Getting Started

Sunlight uses webhooks to send updates about your user’s state or data.


  • Webhooks are configured separately for production & mock environments.
  • The URL must be in the standard format of <> and must have a valid SSL certificate.
  • Sunlight sends POST payloads in raw JSON to your webhook URL.


Sunlight uses signature verification security mechanism for the webhooks.

Using the secret key from API credentials, you can validate that the webhook is from Sunlight.

A special header named x-sunlight-signature is added to the webhook requests for this verification. This signature is calculated using HMAC with the SHA256 algorithm, with your secret set as the key and the webhook request body as the message. the header is in Hex encoded format.

You can validate the webhook signature using an HMAC as shown below:

key = secret_key
message = webhook_body // raw webhook request body
received_signature = webhook_signature

expected_signature = hmac('sha256', message, key)

if expected_signature != received_signature
    throw Error // signature mismatch - content should be ignored



This step is optional but recommended.


Keep in mind

The secret should never be exposed publicly.


A webhook call times out after 5 seconds.
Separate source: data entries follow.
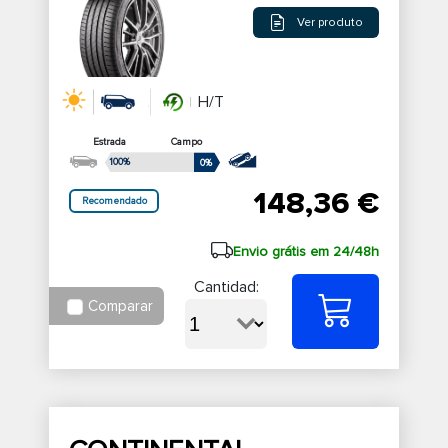
Ver produto
H/T
Estrada
Campo
100%
0%
148,36 €
Recomendado
Envio grátis em 24/48h
Cantidad:
Comparar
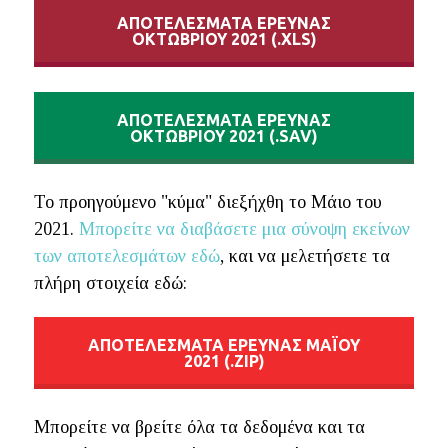
ΑΠΟΤΕΛΕΣΜΑΤΑ ΕΡΕΥΝΑΣ
ΟΚΤΩΒΡΙΟΥ 2021 (.XLS)
ΑΠΟΤΕΛΕΣΜΑΤΑ ΕΡΕΥΝΑΣ
ΟΚΤΩΒΡΙΟΥ 2021 (.SAV)
Το προηγούμενο "κύμα" διεξήχθη το Μάιο του
2021.
Μπορείτε να διαβάσετε μια σύνοψη εκείνων
των αποτελεσμάτων εδώ
, και να μελετήσετε τα
πλήρη στοιχεία εδώ:
ΑΠΟΤΕΛΕΣΜΑΤΑ ΕΡΕΥΝΑΣ ΜΑΪ́ΟΥ
2021 (.ZIP)
Μπορείτε να βρείτε όλα τα δεδομένα και τα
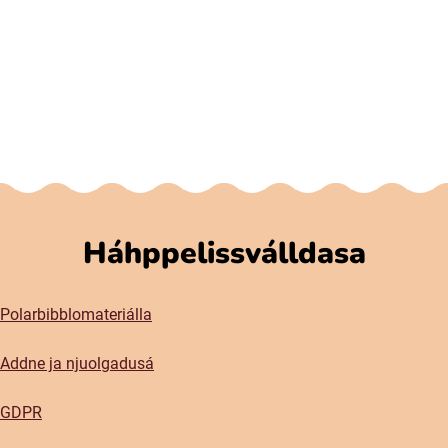
Háhppelissválldasa
Polarbibblomateriálla
Addne ja njuolgadusá
GDPR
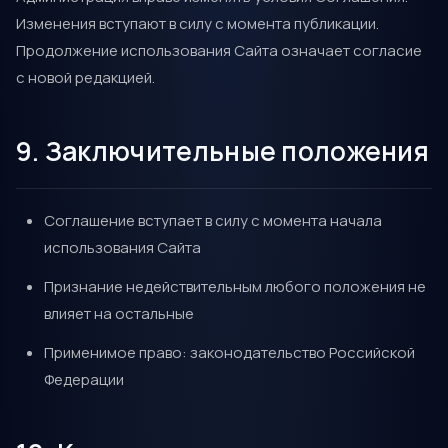
Изменения вступают в силу с момента публикации.
Продолжение использования Сайта означает согласие
с новой редакцией.
9. Заключительные положения
Соглашение вступает в силу с момента начала
использования Сайта
Признание недействительным любого положения не
влияет на остальные
Применимое право: законодательство Российской
Федерации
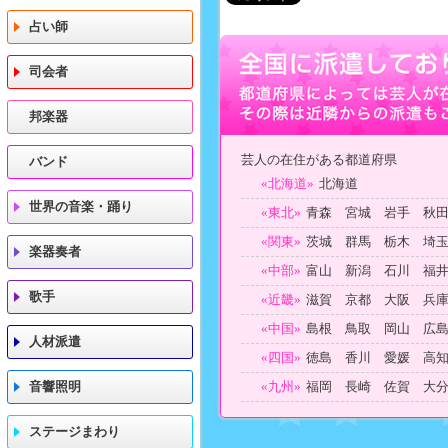
占い師
司会者
邦楽器
芸人の在住がある都道府県
バンド
«北海道»
北海道
世界の音楽・踊り
«東北»
青森 宮城 岩手 秋
«関東»
茨城 群馬 栃木 埼
楽器奏者
«中部»
富山 新潟 石川 福
歌手
«近畿»
滋賀 京都 大阪 兵
«中国»
島根 鳥取 岡山 広
人材派遣
«四国»
徳島 香川 愛媛 高
音響照明
«九州»
福岡 長崎 佐賀 大
ステージまわり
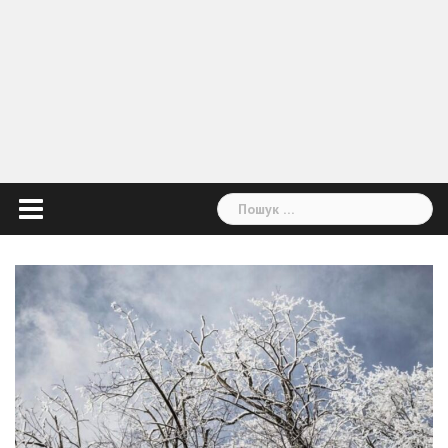
Пошук:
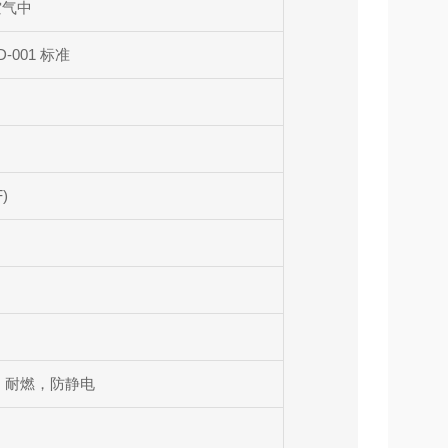
止空气中
D-001 标准
F)
），耐燃，防静电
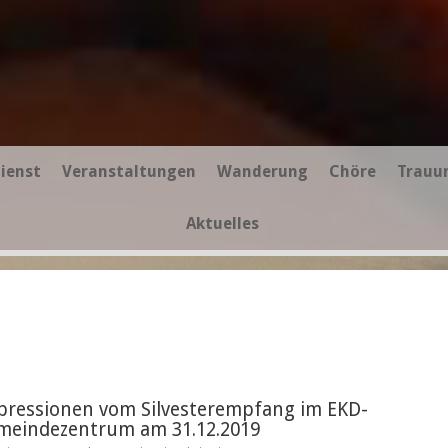
ienst
Veranstaltungen
Wanderung
Chöre
Trauu
Aktuelles
pressionen vom Silvesterempfang im EKD-
meindezentrum am 31.12.2019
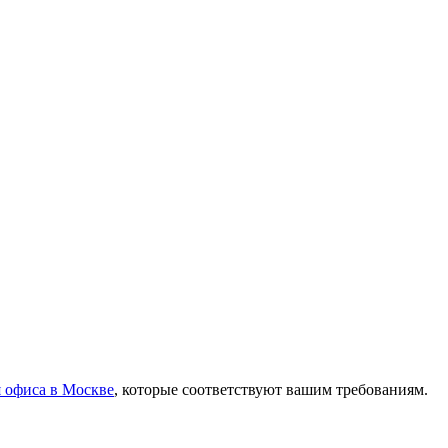
я офиса в Москве
, которые соответствуют вашим требованиям.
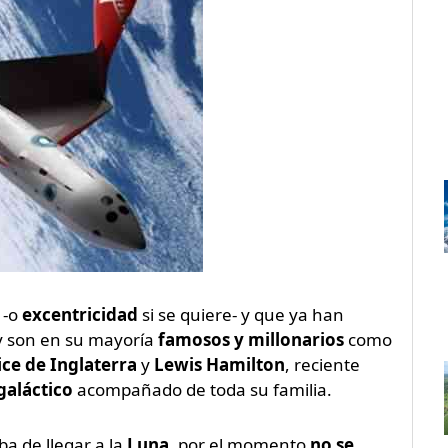
o
-o
excentricidad
si se quiere- y que ya han
y son en su mayoría
famosos y millonarios
como
ice de Inglaterra
y
Lewis Hamilton
, reciente
 galáctico
acompañado de toda su familia.
a de llegar a la
Luna
, por el momento
no se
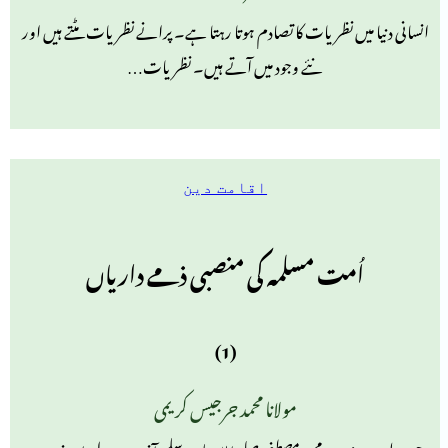
انسانی دنیا میں نظریات کا تصادم ہوتا رہتا ہے۔ پرانے نظریات مٹتے ہیں اور
نئے وجود میں آتے ہیں۔ نظریات…
اقامت دین
اُمت مسلمہ کی منصبی ذمے داریاں
(1)
مولانا محمد جرجیس کریمی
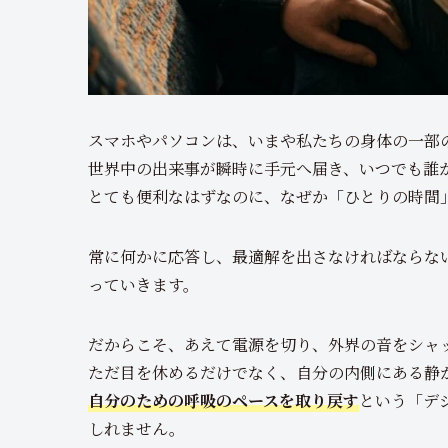
スマホやパソコンは、いまや私たちの身体の一部
世界中の出来事が瞬時に手元へ届き、いつでも誰
とても便利なはずなのに、なぜか「ひとりの時間
常に何かに応答し、最適解を出さなければならな
っていきます。
だからこそ、あえて電源を切り、外界の音をシャ
ただ目を休めるだけでなく、自分の内側にある静
自分のための呼吸のペースを取り戻す
という「デ
しれません。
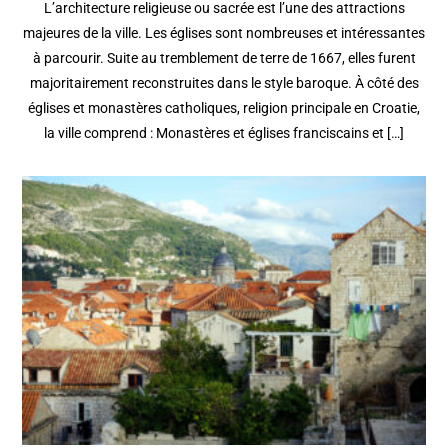
L’architecture religieuse ou sacrée est l’une des attractions
majeures de la ville. Les églises sont nombreuses et intéressantes
à parcourir. Suite au tremblement de terre de 1667, elles furent
majoritairement reconstruites dans le style baroque. À côté des
églises et monastères catholiques, religion principale en Croatie,
la ville comprend : Monastères et églises franciscains et […]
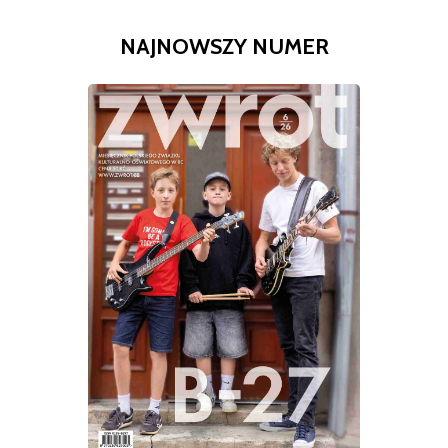
NAJNOWSZY NUMER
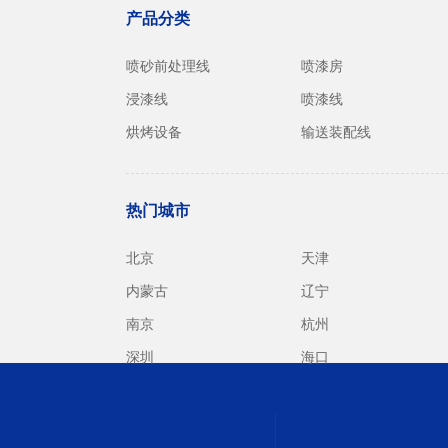
产品分类
喷砂前处理线
喷漆房
浸漆线
喷漆线
烘烤设备
输送装配线
热门城市
北京
天津
内蒙古
辽宁
南京
杭州
深圳
海口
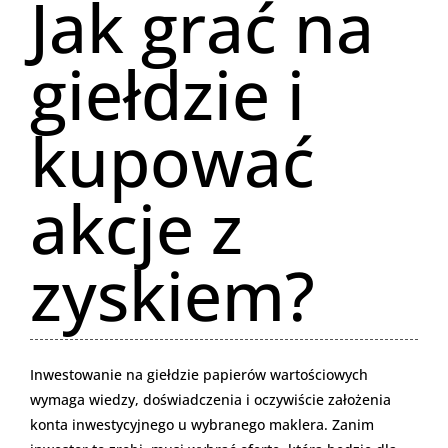
Jak grać na
giełdzie i
kupować
akcje z
zyskiem?
Inwestowanie na giełdzie papierów wartościowych
wymaga wiedzy, doświadczenia i oczywiście założenia
konta inwestycyjnego u wybranego maklera. Zanim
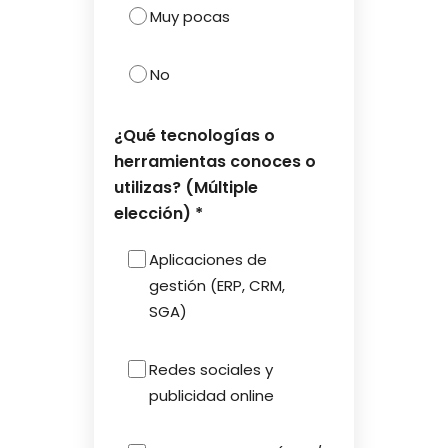
Muy pocas
No
¿Qué tecnologías o
herramientas conoces o
utilizas? (Múltiple
elección) *
Aplicaciones de
gestión (ERP, CRM,
SGA)
Redes sociales y
publicidad online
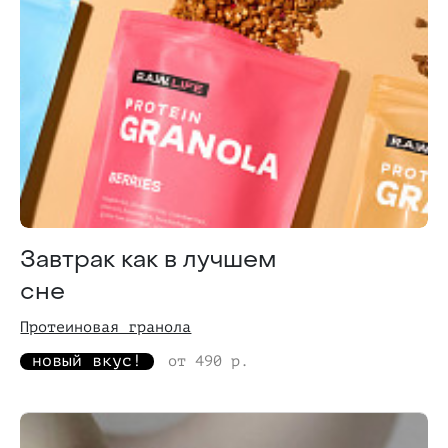
Завтрак как в лучшем
сне
Протеиновая гранола
новый вкус!
от 490 р.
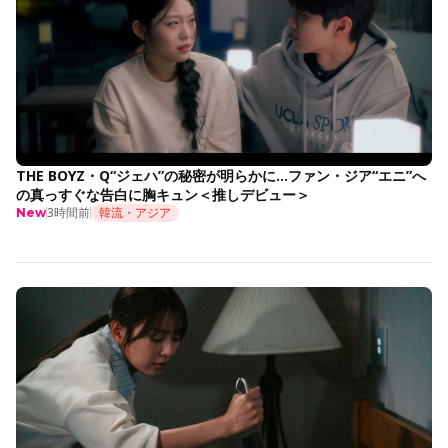
THE BOYZ・Q“ジェハ”の秘密が明らかに…ファン・ジア“エニ”へ
の真っすぐな告白に胸キュン＜推しデビュー＞
3時間前
韓流・アジア
New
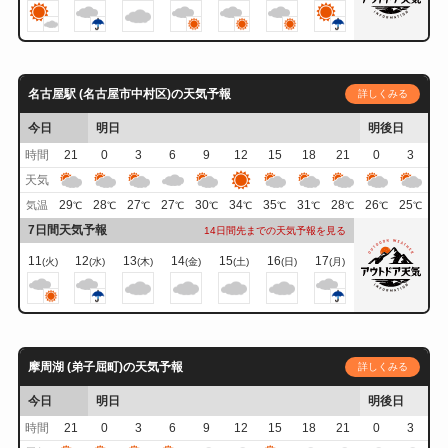
名古屋駅 (名古屋市中村区)の天気予報
詳しくみる
今日
明日
明後日
時間
21
0
3
6
9
12
15
18
21
0
3
天気
29
28
27
27
30
34
35
31
28
26
25
気温
℃
℃
℃
℃
℃
℃
℃
℃
℃
℃
℃
7日間天気予報
14日間先までの天気予報を見る
11
12
13
14
15
16
17
(火)
(水)
(木)
(金)
(土)
(日)
(月)
摩周湖 (弟子屈町)の天気予報
詳しくみる
今日
明日
明後日
時間
21
0
3
6
9
12
15
18
21
0
3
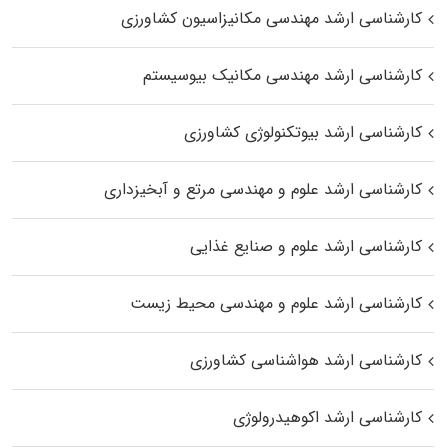
کارشناسی ارشد مهندسی مکانیزاسیون کشاورزی
کارشناسی ارشد مهندسی مکانیک بیوسیستم
کارشناسی ارشد بیوتکنولوژی کشاورزی
کارشناسی ارشد علوم و مهندسی مرتع و آبخیزداری
کارشناسی ارشد علوم و صنایع غذایی
کارشناسی ارشد علوم و مهندسی محیط زیست
کارشناسی ارشد هواشناسی کشاورزی
کارشناسی ارشد اکوهیدرولوژی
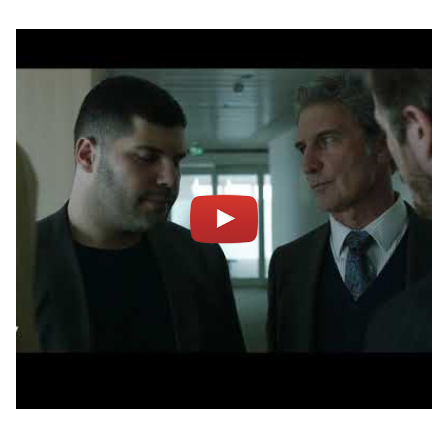
Notifiche mobile
Regala il Post
Hai bisogno di aiuto?
Esci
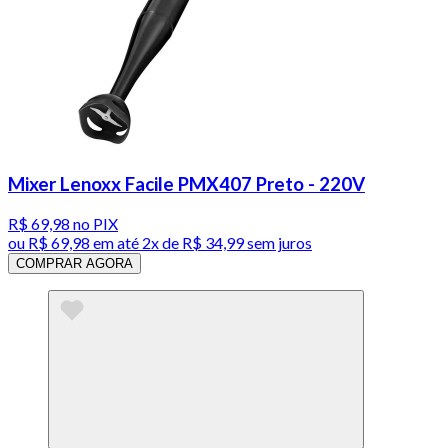
Mixer Lenoxx Facile PMX407 Preto - 220V
R$ 69,98
no PIX
ou
R$ 69,98
em até
2x de R$ 34,99 sem juros
COMPRAR AGORA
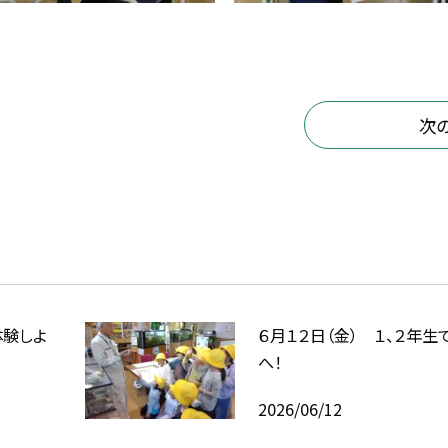
次
体験しよ
６月１２日（金） １、２年生
へ！
2026/06/12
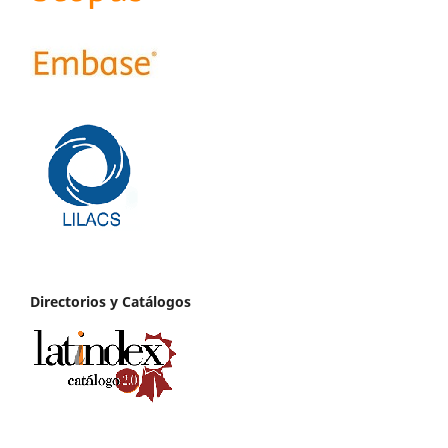
Directorios y Catálogos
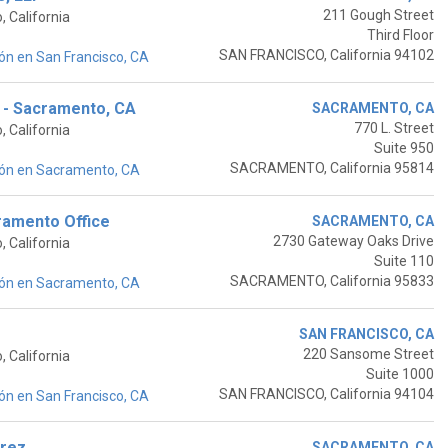
211 Gough Street
 California
Third Floor
SAN FRANCISCO, California 94102
ón en San Francisco, CA
 - Sacramento, CA
SACRAMENTO, CA
770 L. Street
 California
Suite 950
SACRAMENTO, California 95814
ión en Sacramento, CA
cramento Office
SACRAMENTO, CA
2730 Gateway Oaks Drive
 California
Suite 110
SACRAMENTO, California 95833
ión en Sacramento, CA
SAN FRANCISCO, CA
220 Sansome Street
 California
Suite 1000
SAN FRANCISCO, California 94104
ón en San Francisco, CA
irez
SACRAMENTO, CA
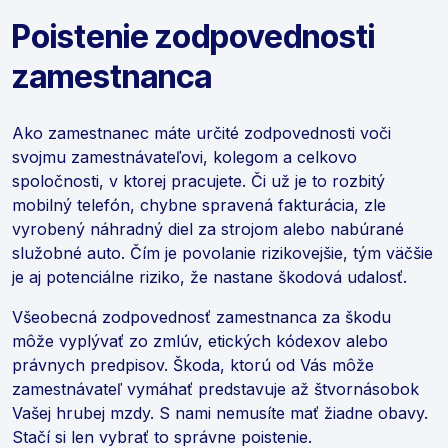
Poistenie zodpovednosti
zamestnanca
Ako zamestnanec máte určité zodpovednosti voči
svojmu zamestnávateľovi, kolegom a celkovo
spoločnosti, v ktorej pracujete. Či už je to rozbitý
mobilný telefón, chybne spravená fakturácia, zle
vyrobený náhradný diel za strojom alebo nabúrané
služobné auto. Čím je povolanie rizikovejšie, tým väčšie
je aj potenciálne riziko, že nastane škodová udalosť.
Všeobecná zodpovednosť zamestnanca za škodu
môže vyplývať zo zmlúv, etických kódexov alebo
právnych predpisov. Škoda, ktorú od Vás môže
zamestnávateľ vymáhať predstavuje až štvornásobok
Vašej hrubej mzdy. S nami nemusíte mať žiadne obavy.
Stačí si len vybrať to správne poistenie.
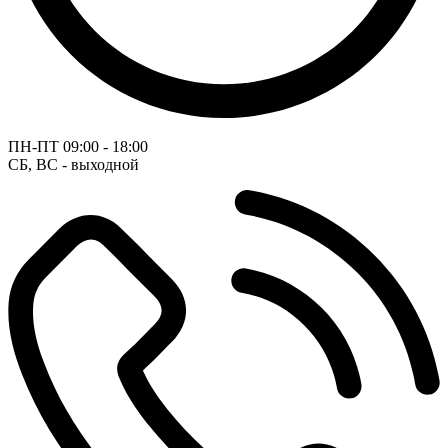
ПН-ПТ
09:00 - 18:00
СБ, ВС - выходной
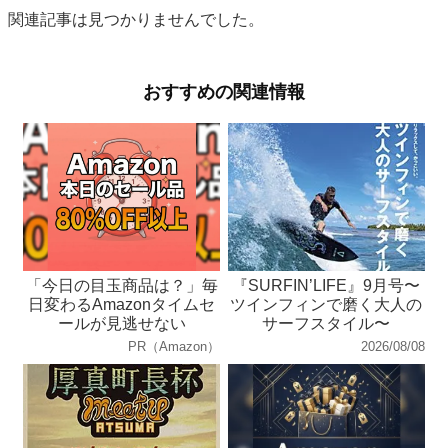
関連記事は見つかりませんでした。
おすすめの関連情報
「今日の目玉商品は？」毎
『SURFIN’LIFE』9月号〜
日変わるAmazonタイムセ
ツインフィンで磨く大人の
ールが見逃せない
サーフスタイル〜
PR（Amazon）
2026/08/08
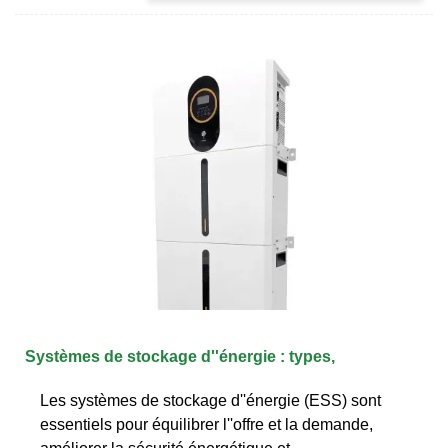
Systèmes de stockage d''énergie : types,
Les systèmes de stockage d''énergie (ESS) sont
essentiels pour équilibrer l''offre et la demande,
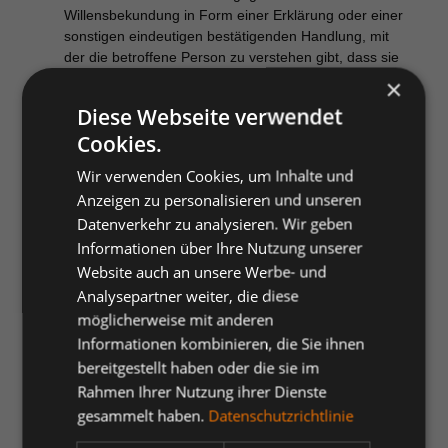
Willensbekundung in Form einer Erklärung oder einer
sonstigen eindeutigen bestätigenden Handlung, mit
der die betroffene Person zu verstehen gibt, dass sie
mit der Verarbeitung der sie betreffenden
×
personenbezogenen Daten einverstanden ist.
Diese Webseite verwendet
Cookies.
Die nachfolgenden erläuterten Begrifflichkeiten sind zwar
nicht gesetzlich definiert.; sie sollen jedoch dem besseren
Wir verwenden Cookies, um Inhalte und
Verständnis der einzelnen Sachverhalte dienen. Die
Anzeigen zu personalisieren und unseren
Begriffe sind alphabetisch sortiert.
Datenverkehr zu analysieren. Wir geben
Informationen über Ihre Nutzung unserer
A/B-Tests
·
Website auch an unsere Werbe- und
Analysepartner weiter, die diese
möglicherweise mit anderen
Diese Tests dienen der Verbesserung der
Informationen kombinieren, die Sie ihnen
Benutzerfreundlichkeit und Leistungsfähigkeit von
Onlineangeboten. Dabei werden Nutzern z.B.
bereitgestellt haben oder die sie im
unterschiedliche Versionen einer Webseite oder ihrer
Rahmen Ihrer Nutzung ihrer Dienste
Elemente, wie Eingabeformulare, dargestellt, auf denen
gesammelt haben.
Datenschutzrichtlinie
sich die Platzierung der Inhalte oder die Beschriftungen
der Navigationselemente unterscheiden können.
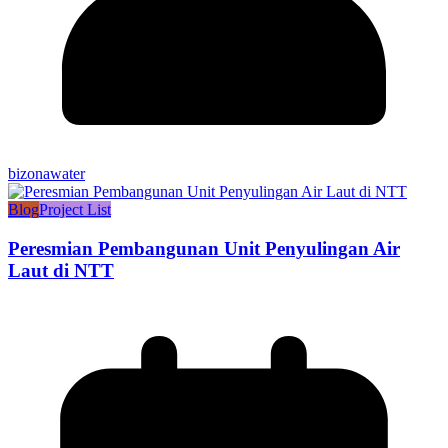
bizonawater
Blog
Project List
Peresmian Pembangunan Unit Penyulingan Air
Laut di NTT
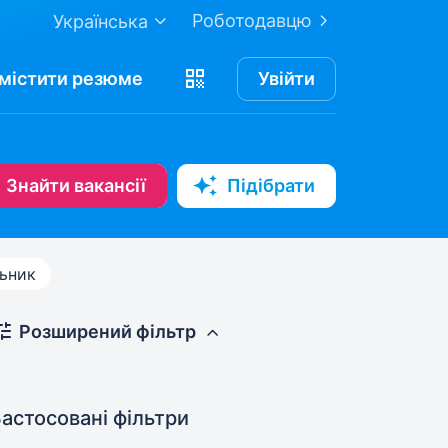
Роботодавцю
Українська
містити
резюме
Увійти
Знайти вакансії
Підібрати
ьник
Розширений фільтр
астосовані фільтри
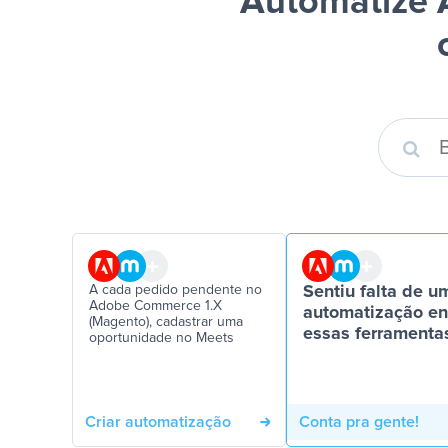
Automatize 
A cada pedido pendente no
Sentiu falta de u
Adobe Commerce 1.X
automatização en
(Magento), cadastrar uma
essas ferramenta
oportunidade no Meets
Criar automatização
Conta pra gente!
If we do not receive a successful response within that time frame, we mark the webhook delivery as failed and go into retry mechanisms.



Since the webhook has a small window for timeout, you should not block it or make it dependent on another process or API call. Instead, you should return a succesful response as acknowledgement and then keep running your logic in a separate thread.


In cases of failure (response with non 200 HTTP status) or timeout, it is assumed that the webhook has not been processed and is sent again as per the retry policy. Ensure your server is configured to handle or receive the same event details multiple times.